TO: Commercial Insurers, Blue Cross and Blue Shield of Massachusetts, and HMOs
FROM: Linda Ruthardt, Commissioner of Insurance
DATE: August 15, 1996
RE: Chapter 297 of the Acts of 1996 which changes Small Group Health Insurance under M.G.L. c. 176J, Nongroup Health Insurance under M.G.L. c. 176M, and Portability of Health Insurance under M.G.L. c. 176N

Chapter 297 of the Acts of 1996, an emergency act affecting health insurance in the Commonwealth, became law on August 9, 1996. While Chapter 297 has many components with varying effective dates, there are several important changes to existing Massachusetts law of which you should be aware, including (but not limited to) the following:

  • M.G.L. c. 176J is amended to increase the size of small groups from a maximum of 25 to 50 employees. Mandated rating practices will be phased in for groups with between 26 and 50 employees over a three-year period beginning December 1, 1996.
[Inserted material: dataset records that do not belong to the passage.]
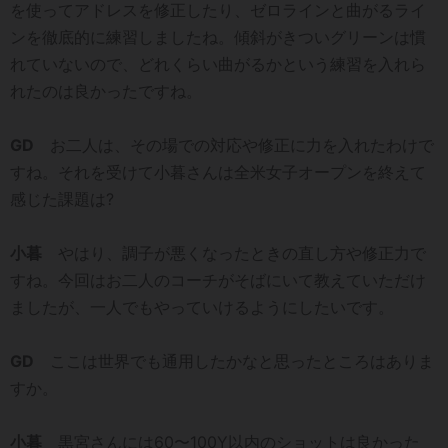
を使ってアドレスを修正したり、ゼロラインと曲がるライ
ンを徹底的に練習しましたね。傾斜がきついグリーンは慣
れていないので、どれくらい曲がるかという練習を入れら
れたのは良かったですね。
GD
お二人は、その場での対応や修正に力を入れたわけで
すね。それを受けて小暮さんは全米女子オープンを終えて
感じた課題は?
小暮
やはり、調子が悪くなったときの直し方や修正力で
すね。今回はお二人のコーチがそばにいて教えていただけ
ましたが、一人でもやっていけるようにしたいです。
GD
ここは世界でも通用したかなと思ったところはありま
すか。
小暮
黒宮さんには60〜100Y以内のショットは良かった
  • Small group health insurance plans covering fewer then 20 employees are required to offer continuation of coverage similar to what is provided to groups with 20 or more employees under federal Consolidated Omnibus Budget Reconciliation Act ("COBRA") provisions.
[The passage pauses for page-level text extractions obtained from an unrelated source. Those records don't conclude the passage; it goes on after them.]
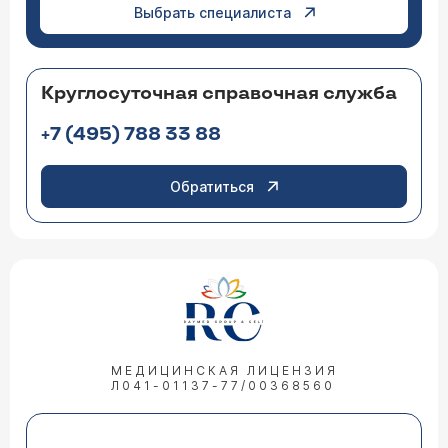
Выбрать специалиста
Круглосуточная справочная служба
+7 (495) 788 33 88
Обратиться
МЕДИЦИНСКАЯ ЛИЦЕНЗИЯ
Л041-01137-77/00368560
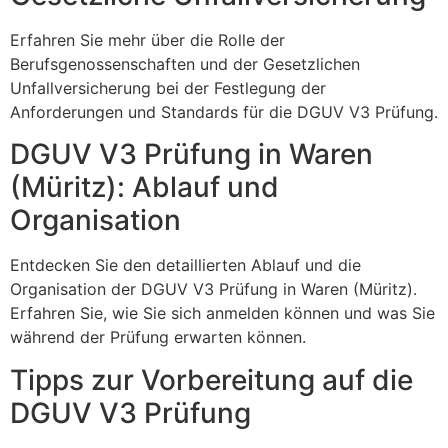
Erfahren Sie mehr über die Rolle der
Berufsgenossenschaften und der Gesetzlichen
Unfallversicherung bei der Festlegung der
Anforderungen und Standards für die DGUV V3 Prüfung.
DGUV V3 Prüfung in Waren
(Müritz): Ablauf und
Organisation
Entdecken Sie den detaillierten Ablauf und die
Organisation der DGUV V3 Prüfung in Waren (Müritz).
Erfahren Sie, wie Sie sich anmelden können und was Sie
während der Prüfung erwarten können.
Tipps zur Vorbereitung auf die
DGUV V3 Prüfung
  • The statutory exemption previously granted to association group policies under M.GL. c. 1765 §2 is eliminated and such policies are now governed by M.G.L. c. 176J.
  • In plans issued or renewed after August 15, 1996, carriers may no longer use gender as a factor in developing small group health insurance rates.
  • Carriers may no longer add factors to rating methods used for existing nongroup health plans.
  • M.G.L. c. 176M, added by Chapter 297, changes the nongroup market on or after September 1, 1997, at which time carriers may not offer any nongroup health insurance plan other than those qualifying as guaranteed issue health plans, and carriers with 5000 or more covered lives in Massachusetts' small group health insurance market will be required to offer a guaranteed issue nongroup health insurance plan.

It should be noted that while Chapter 297 became effective as an emergency law on August 9, 1996, the Division will be working toward its orderly implementation in a timely manner, to meet its purpose, defined by the General Court as immediately increasing access to health insurance for the people of Massachusetts.